THE 39th annual Wath Festival brought a riot of sound, light and colour to the town – not least when someone torched a portable toilet in the town square and damaged the war memorial...
But a moment of bad behaviour aside, this year’s festival was fun-filled, warm and thoroughly friendly – and showcased some excellent performances from a top line-up of folk music stars.
The three days of fun and music began on Friday night at the Montgomery Hall where local song-writer, activist and entertainer Ray Hearne opened the main concert programme.
He delivered a short set of down-to-earth self-penned songs.
His thought-provoking work diverted attention from the pomp of the Royal Wedding, towards the more important things in life... songs for – and about – ordinary people.
The songwriting and story-telling theme continued throughout Friday evening with a visit from the north- east’s favourite folk son, Jez Lowe.
He made a welcome return to the festival with songs that seemed to reflect some of the images adorning the Montgomery Hall’s walls – notably scenes of the local mining heritage.
Alternating between guitar, bouzouki and mandolin, Jez sang a selection of songs from his repertoire including The Judas Bus, Taking On Men and Will Of The People.
There is always something warm and enchanting about an appearance at Wath Festival by festival patron John Tams, who always tries to make himself available during this weekend.
Joined by Barry Coope on keyboards, Tam’s gentle approach brought the Montgomery Hall to a hushed silence as the Derbyshire songwriter delivered a handful of uplifting songs whilst regaling the audience with some of his stories.
Friday also saw Frances Black’s first Wath visit.
Together with her small band, she brought the sound of Dublin to the Dearne with songs such as The Sky Road, Ready For The Storm and After The Ball.

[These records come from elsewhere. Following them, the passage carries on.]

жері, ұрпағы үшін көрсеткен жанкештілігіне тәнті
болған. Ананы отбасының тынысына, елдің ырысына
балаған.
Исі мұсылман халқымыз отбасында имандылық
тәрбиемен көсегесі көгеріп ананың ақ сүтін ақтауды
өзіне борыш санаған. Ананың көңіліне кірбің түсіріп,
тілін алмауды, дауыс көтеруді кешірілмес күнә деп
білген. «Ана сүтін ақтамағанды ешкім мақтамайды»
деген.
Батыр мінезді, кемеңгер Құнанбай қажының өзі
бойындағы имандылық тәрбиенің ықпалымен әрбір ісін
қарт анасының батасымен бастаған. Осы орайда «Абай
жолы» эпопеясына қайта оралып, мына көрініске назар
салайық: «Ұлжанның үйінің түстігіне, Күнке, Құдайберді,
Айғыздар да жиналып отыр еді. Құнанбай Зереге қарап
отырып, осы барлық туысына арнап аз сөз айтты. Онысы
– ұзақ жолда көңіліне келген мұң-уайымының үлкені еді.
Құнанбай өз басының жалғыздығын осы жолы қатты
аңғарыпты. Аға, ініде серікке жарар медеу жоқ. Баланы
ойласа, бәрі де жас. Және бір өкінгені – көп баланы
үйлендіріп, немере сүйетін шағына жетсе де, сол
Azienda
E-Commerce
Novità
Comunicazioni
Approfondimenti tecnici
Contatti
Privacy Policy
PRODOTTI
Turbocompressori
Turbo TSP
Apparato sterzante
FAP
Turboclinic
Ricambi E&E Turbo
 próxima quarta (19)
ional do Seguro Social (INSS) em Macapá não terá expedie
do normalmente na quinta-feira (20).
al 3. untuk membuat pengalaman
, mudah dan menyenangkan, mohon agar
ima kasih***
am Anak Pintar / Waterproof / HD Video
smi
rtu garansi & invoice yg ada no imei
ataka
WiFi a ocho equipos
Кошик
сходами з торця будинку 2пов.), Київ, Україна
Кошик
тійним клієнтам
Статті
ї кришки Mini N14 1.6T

Saturday began with the customary excitement of Thomas Tuke’s will and bun-throwing from the church tower, and the momentum carried over into the start of the Montgomery music programme.
Rob Shaw took to the stage to welcome a handful of quality folk acts to the festival including Charlie Barker and Harriet Bartlett, two songbirds sweetly harmonising accompanying themselves on guitar and accordion respectively.
Then the aptly dressed Bernard Wrigley, who donned a Dennis the Menace shirt, brought an hour of music, song and his own inimitable brand of comedy to the stage.
The session finished with a headline appearance from Irish singer-songwriter Kieran Halpin, with a set of meaningful songs.
Elsewhere during the afternoon, Lou Marriott presided over the Silver Roots Competition at the Red Lion while Wath Morris Team ran their ‘Mostly Chorus’ session at Wath Rugby Club.
The evening programme saw Bernard Wrigley present sets by Scarborough’s Anna Shannon, the inimitable Chris Wood and Paisley’s Tannahill Weavers – who have now been together for 43 years!
Each act delivered the goods in style. The sunshine stayed into Sunday as Wath Festival stalwart Gary Wells introduced Shropshire’s Flaxenby.
Singer Sam McLeod’s versatile voice blended folk, rock and jazz influences, and fused with Chris Buttery’s mandolin and guitar and Andy Jones’s informed fiddle.
The band were also responsible for the first steps of impromptu waltzing in front of the stage – not bad for so early on a Sunday afternoon.
York’s Holly Taymar and partner Chris Bilton returned for their third consecutive visit to the festival, demonstrating that Wath Festival knows a good thing when it hears it.
Holly’s trademark inter-song rambling was interspersed by a delightful set of songs including Toes, Beautiful Days and Keeping Time.
Uiscedwr showed-off the combined musical dexterity of Anna Esslemont and Cormac Byrne, as they demonstrated some of their highly rhythmic sounds before the afternoon’s headliner took to the stage.
Kris Drever – one third of the groundbreaking Lau – played a delightfully laidback solo spot which included songs such as Ewan Maccoll’s Freeborn Man, Boo Hewerdine’s Harvest Gypsies and the traditional Green Grow the Laurel.
The evening session began with long-time friends of the festival, Cathryn Craig and Brian Willoughby, before the return of Merseyside’s Elbow Jane, and finally a headlining performance from Kris Drever, John McCusker and Roddy Woomble featuring very special guest Heidi Talbot.
The audience heard superb sets from all the performers with songs including Steel and Stone, My Secret Is My Silence, The Poorest Company and Start It All Over Again.
Plans are already underway for the 40th festival, which the organising committee – led by David and Ann Roche and Gary Wells – is planning to make bigger and better than ever... although they now have a very hard act to follow!